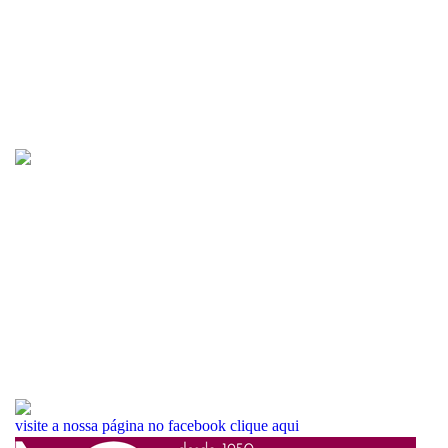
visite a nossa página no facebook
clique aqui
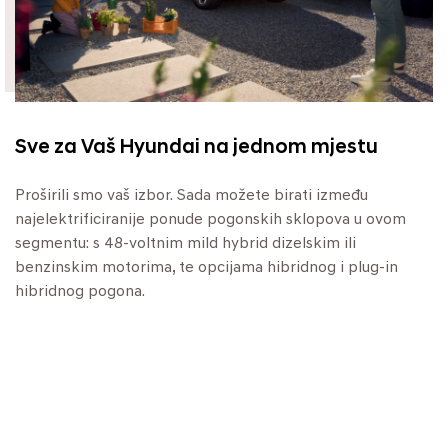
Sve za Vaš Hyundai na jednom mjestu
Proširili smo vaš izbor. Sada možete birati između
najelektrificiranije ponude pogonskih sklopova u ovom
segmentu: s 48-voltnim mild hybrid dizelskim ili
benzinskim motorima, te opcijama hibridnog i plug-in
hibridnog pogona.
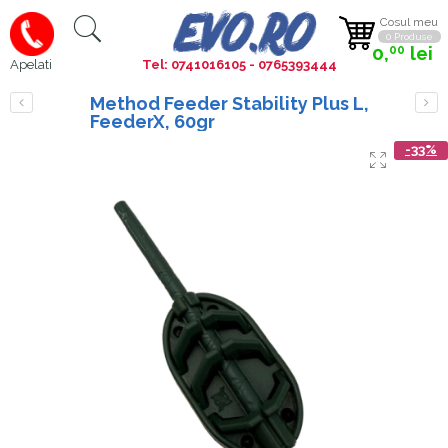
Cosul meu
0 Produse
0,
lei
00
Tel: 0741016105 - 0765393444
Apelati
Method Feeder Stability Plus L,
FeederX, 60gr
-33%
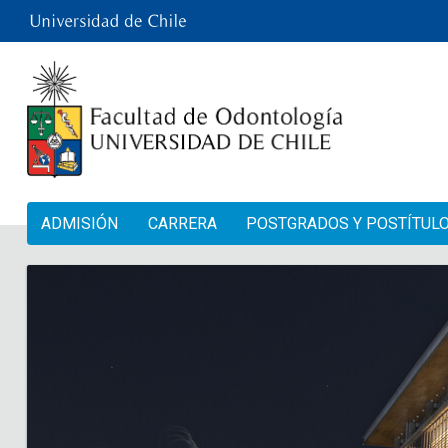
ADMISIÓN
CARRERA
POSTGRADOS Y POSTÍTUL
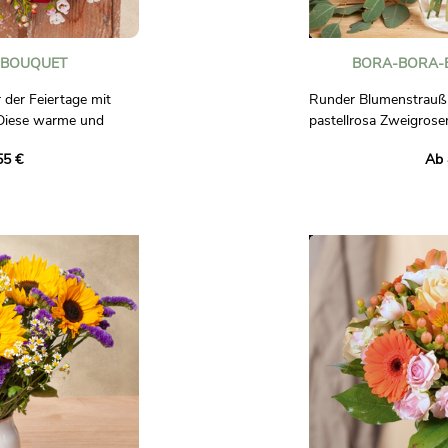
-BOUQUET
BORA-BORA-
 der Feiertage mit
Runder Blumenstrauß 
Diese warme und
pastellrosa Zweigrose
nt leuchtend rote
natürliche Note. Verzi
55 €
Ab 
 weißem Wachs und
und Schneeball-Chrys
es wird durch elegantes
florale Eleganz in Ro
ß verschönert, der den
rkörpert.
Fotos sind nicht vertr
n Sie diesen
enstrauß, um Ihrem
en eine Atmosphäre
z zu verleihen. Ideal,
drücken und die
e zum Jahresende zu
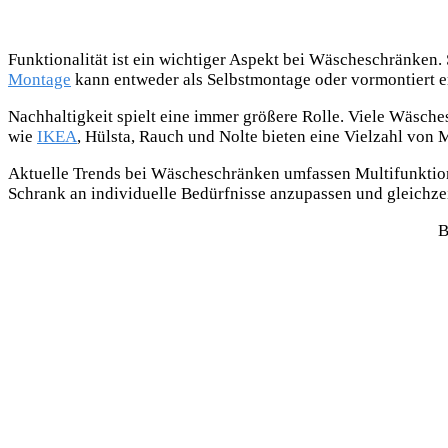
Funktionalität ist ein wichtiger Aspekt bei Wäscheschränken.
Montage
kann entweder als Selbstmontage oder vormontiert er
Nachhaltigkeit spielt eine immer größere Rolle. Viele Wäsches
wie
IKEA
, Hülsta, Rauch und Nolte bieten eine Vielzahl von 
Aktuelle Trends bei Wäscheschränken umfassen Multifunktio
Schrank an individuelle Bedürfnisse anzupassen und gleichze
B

□ □ □ □

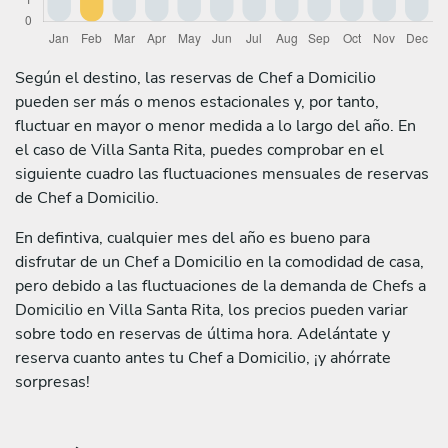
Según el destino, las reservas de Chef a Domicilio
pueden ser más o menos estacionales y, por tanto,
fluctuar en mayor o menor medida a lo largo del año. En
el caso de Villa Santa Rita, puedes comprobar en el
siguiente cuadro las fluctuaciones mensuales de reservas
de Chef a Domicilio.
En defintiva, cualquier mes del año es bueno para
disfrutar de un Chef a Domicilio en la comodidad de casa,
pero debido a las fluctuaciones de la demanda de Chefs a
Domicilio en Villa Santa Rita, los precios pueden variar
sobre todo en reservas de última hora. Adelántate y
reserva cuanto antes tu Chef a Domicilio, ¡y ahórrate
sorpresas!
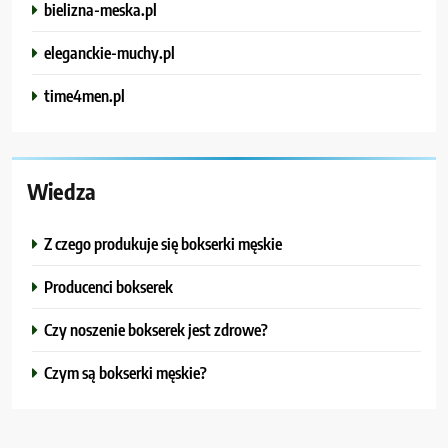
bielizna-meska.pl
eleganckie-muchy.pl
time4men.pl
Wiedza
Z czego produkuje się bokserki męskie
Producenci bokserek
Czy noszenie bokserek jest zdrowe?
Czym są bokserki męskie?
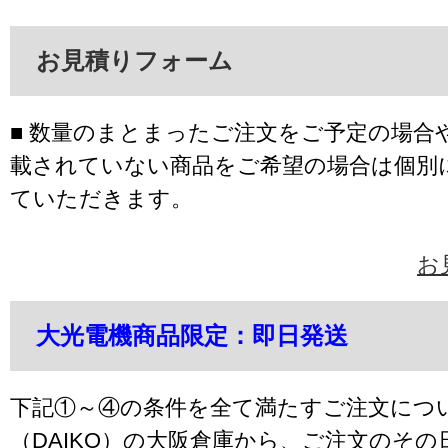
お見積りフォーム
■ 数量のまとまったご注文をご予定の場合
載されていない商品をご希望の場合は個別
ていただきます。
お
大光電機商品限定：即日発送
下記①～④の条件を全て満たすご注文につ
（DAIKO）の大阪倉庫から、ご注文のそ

□ □ □ □

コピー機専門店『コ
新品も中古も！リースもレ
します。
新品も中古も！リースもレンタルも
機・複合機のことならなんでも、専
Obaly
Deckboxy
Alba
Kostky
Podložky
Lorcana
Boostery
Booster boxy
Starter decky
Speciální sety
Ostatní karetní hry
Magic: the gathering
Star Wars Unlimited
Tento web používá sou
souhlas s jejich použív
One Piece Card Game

□ □ □ □

- **Aim of the exercise**
Pull out every line in the material above where "bokserki" occurs.

- **The answer**
Z czego produkuje się bokserki męskie
Czym są bokserki męskie?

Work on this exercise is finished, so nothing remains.